§ Records supplied:
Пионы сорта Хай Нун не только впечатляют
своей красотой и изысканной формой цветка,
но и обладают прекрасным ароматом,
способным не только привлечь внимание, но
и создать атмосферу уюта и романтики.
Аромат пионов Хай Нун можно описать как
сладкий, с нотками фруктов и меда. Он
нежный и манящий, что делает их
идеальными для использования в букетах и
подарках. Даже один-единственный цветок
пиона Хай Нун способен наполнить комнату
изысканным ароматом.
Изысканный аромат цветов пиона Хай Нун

* * *

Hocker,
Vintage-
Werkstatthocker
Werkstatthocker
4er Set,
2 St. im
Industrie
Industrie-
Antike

...

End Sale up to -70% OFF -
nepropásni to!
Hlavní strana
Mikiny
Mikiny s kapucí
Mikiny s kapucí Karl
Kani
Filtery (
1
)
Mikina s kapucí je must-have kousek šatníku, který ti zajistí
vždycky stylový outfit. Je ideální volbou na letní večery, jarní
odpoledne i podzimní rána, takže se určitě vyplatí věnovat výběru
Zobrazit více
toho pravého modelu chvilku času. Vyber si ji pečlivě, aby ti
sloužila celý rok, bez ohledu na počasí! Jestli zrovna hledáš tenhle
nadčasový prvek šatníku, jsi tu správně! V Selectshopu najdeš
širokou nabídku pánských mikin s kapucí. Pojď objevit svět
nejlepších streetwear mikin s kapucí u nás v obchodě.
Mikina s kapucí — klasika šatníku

§ Brief: Your answer must be the lines above from the one containing "širokou nabídku pánských" to the one containing "Mikina s kapucí — klasika šatníku", both included, restated word for word.

§ Response to this task:
širokou nabídku pánských mikin s kapucí. Pojď objevit svět
nejlepších streetwear mikin s kapucí u nás v obchodě.
Mikina s kapucí — klasika šatníku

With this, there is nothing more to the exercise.